Located on a characteristic street in Madrid's Barrio de Salamanca, the attic forms part of the seventh floor of a typical bourgeoisie twentieth-century building. It originally housed an Academy of Fine Arts. In essence, it possesses all of the qualities of traditional painting studios: a principal volume with a soaring gabled roof, which reaches a height of 7 meters at the ridge beam and boasts a large north-facing bank of iron-framed windows that provide an even illumination to the work space. The rest of the structural elements are made up of smaller volumes arranged around two interior patios and the building's rear facade. The setbacks on the facades make it possible to enjoy the outdoors in two singular spaces. On the north side, there is an elongated terrace with direct views of a picturesque turret. The south terrace offers an expansive and wonderfully-oriented space with large enough dimensions to be thought of as a whole other room.

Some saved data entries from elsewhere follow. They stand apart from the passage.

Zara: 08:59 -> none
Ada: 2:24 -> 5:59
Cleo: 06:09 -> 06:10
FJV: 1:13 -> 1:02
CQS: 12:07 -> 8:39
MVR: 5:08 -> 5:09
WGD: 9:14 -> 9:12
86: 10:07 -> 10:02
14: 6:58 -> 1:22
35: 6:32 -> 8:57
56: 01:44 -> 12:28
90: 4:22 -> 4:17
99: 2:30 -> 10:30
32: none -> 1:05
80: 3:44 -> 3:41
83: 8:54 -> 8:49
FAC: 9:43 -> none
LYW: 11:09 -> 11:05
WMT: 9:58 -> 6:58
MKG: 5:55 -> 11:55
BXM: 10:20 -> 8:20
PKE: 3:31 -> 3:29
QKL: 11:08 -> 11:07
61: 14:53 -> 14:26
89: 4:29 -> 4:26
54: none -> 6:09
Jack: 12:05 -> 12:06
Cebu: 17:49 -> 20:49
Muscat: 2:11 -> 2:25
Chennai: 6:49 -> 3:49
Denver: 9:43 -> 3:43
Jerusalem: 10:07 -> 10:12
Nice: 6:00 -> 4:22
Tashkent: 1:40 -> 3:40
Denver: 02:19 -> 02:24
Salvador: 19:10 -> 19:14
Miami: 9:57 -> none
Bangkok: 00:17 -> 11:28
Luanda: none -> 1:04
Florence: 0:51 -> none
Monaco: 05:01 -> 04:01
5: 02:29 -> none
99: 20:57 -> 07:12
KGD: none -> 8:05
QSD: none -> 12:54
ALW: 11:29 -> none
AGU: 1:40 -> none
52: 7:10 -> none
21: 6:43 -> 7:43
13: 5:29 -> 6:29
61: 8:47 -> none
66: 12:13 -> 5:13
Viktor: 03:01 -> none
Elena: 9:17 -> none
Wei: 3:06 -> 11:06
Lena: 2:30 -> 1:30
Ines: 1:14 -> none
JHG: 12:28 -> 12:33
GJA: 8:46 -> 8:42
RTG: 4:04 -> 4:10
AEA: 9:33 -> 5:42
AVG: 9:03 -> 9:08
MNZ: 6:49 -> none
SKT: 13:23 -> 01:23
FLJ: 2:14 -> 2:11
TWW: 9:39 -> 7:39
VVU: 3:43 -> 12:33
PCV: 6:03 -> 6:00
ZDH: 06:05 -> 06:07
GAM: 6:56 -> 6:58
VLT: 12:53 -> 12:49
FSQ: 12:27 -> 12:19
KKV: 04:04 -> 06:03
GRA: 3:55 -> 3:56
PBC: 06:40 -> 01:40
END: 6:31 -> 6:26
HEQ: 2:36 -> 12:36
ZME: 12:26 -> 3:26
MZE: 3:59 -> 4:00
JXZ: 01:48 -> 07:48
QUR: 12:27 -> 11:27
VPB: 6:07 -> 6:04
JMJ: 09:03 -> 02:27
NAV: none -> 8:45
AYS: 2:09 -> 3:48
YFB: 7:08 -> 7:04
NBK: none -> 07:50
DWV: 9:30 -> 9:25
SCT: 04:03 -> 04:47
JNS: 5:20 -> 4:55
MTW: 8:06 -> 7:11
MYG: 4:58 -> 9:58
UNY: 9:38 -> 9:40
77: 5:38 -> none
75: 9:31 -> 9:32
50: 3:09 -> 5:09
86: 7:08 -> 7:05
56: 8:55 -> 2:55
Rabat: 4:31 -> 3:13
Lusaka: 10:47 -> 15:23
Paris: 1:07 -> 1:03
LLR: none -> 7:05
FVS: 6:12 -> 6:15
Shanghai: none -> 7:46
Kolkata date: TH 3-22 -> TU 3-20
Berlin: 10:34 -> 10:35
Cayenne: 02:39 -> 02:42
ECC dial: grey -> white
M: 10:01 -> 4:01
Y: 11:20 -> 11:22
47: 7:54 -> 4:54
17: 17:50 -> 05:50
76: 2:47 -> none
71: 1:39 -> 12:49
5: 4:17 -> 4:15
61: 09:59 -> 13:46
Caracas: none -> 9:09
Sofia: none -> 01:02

The project followed two strategies. The first was to maintain all of the singular features that made the original space so unique: we respected the striking volume, the beautiful divided panes of the picture window, the old pine floors and the original wood doors. The second was to work on the space through specific operations that were coherent with the logic of the building of large-scale furniture or garden elements. In the main area, we rebuilt a precarious loft using a solution that resolved both structural and air conditioning issues, minimizing its visual impact. The space under the loft was used for the kitchen, the staircase to the next level and storage. In the rooms, a wall of closets and a window form a permeable border with the exterior. The south terrace was conceived of as another room, in which a network of climbing vines (roses, wisteria, ivy and jasmine) will create an aromatic, intimate and hedonistic oasis.